Laboratories and services activities are clearly defined, with all stages of work subject to standardisation by the implementation of a Total Quality Management System (TQM) – plus external quality control – and an accreditation body.

As with other countries, pressure to save money continues, with service users cutting budgets yet wanting the same levels of service and numbers of tests, she said.

France

European and International collaboration is the way forward

Dr Bernard Gouget

Over recent years, medical biology has been reformed, aiming to enhance ‘medicalisation’ of the profession; harmonising public/private practice, and to ensure medical biology tests quality by implementing mandatory accreditation.

The country has 10,442 medical biologists (2,975 medical doctors and 7,467 pharmacists) medical biology represents 2.5% of medical specialists and covers all sub-specialities in lab medicine.

Total spend on medical biology in France, supported by the national healthcare system is €4.3bn euro in the private sector and 2.4bn public.

Dr Bernard Gouget, counsellor for public health at the National Federation of France, believes mandatory accreditation has directly impacted on the consolidation of private labs with the modernisation of healthcare, setting up the territorial hospital groups for public hospitals, revitalising cooperation in medical biology. France has 953 medical labs operating in a pressured healthcare system heading for reform, but with patient satisfaction high. Different funding arrangements based on the type of provider, with a mix of public and private health with regional differences.
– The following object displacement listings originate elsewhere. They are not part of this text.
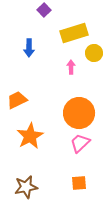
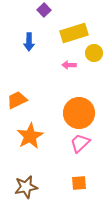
blue arrow: moved 6 px up
pink arrow: moved 2 px left, 2 px up; rotated 88 degrees counterclockwise
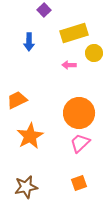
orange square: rotated 14 degrees counterclockwise
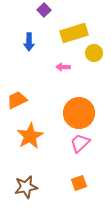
pink arrow: moved 6 px left, 2 px down
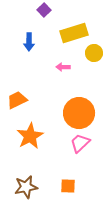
orange square: moved 11 px left, 3 px down; rotated 21 degrees clockwise
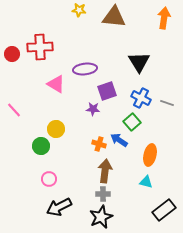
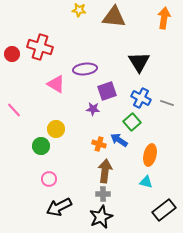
red cross: rotated 20 degrees clockwise
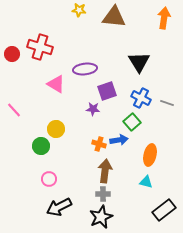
blue arrow: rotated 138 degrees clockwise
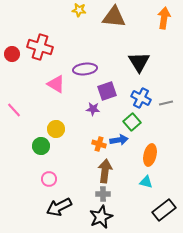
gray line: moved 1 px left; rotated 32 degrees counterclockwise
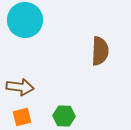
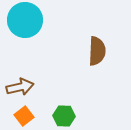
brown semicircle: moved 3 px left
brown arrow: rotated 20 degrees counterclockwise
orange square: moved 2 px right, 1 px up; rotated 24 degrees counterclockwise
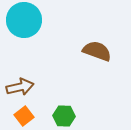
cyan circle: moved 1 px left
brown semicircle: rotated 72 degrees counterclockwise
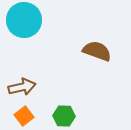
brown arrow: moved 2 px right
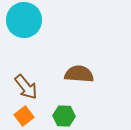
brown semicircle: moved 18 px left, 23 px down; rotated 16 degrees counterclockwise
brown arrow: moved 4 px right; rotated 64 degrees clockwise
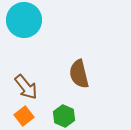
brown semicircle: rotated 108 degrees counterclockwise
green hexagon: rotated 20 degrees clockwise
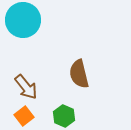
cyan circle: moved 1 px left
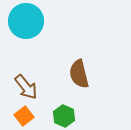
cyan circle: moved 3 px right, 1 px down
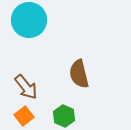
cyan circle: moved 3 px right, 1 px up
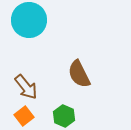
brown semicircle: rotated 12 degrees counterclockwise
‘Challenges include maintaining funding through the national welfare system, despite spending growth restraints,’ he said. ‘There are social and regional inequalities in health, adapting to epidemiological changes with chronic disease levels and an ageing population as well as technological evolution.’

Another issue: while digital development supports healthcare, hospitals have too many different systems making regional communication difficult. French biology reform gave a central place for biological diagnosis improving diagnosis pathways and clinical outcomes by a better service closer to clinicians and more efficient, with new tools, technologies and evidence based medicine.

Gouget believes practice accreditation will succeed, achieving its explicit and specific purposes to benefit all groups – including patients. ‘I want to be very positive about the sustainability of lab medicine. As specialists we have many strengths and a central role in prevention, diagnosis and therapy monitoring, quality and efficiency.

Due to globalisation and rapid development in scientific communication, European and International collaboration is the way forward to harmonise scientific training, standardisation of tests and to improve quality and impact of research findings.’

Whilst the outlined practices operate within different healthcare systems – they face similar challenges: to be more efficient and cost-effective as they embrace technological advances to meet patient expectations.


Profiles:
Sverre Sandberg directs the Norwegian quality improvement of primary care laboratories (NOKLUS) and the Norwegian Porphyria Centre (NAPOS) and is a University of Bergen professor. He has chaired the Committee on Evidence-Based Laboratory Medicine; published 240+ peer reviewed papers and is President of the European Federation of Clinical Chemistry and Laboratory Medicine.

Snezana Jovicic heads the Clinical Laboratory for Cardiac, Vascular and Endovascular Surgery, Cardiology and Pacemakers, at the Centre for Medical Biochemistry, Clinical Centre of Serbia. She teaches at the Medical Biochemistry Department, in the Pharmacy Faculty, University of Belgrade and is an Executive Board Member for Serbia’s Society of Medical Biochemists.

As a counsellor for public health at the Fédération Hospitalière de France (FHF), Bernard Gouget monitors national public hospital programmes involving, for example, health and safety. He was assistant professor at University Hospital, Paris-Descartes, a member of the steering committee overseeing medical laboratories reform and is a medical biology expert for the EU.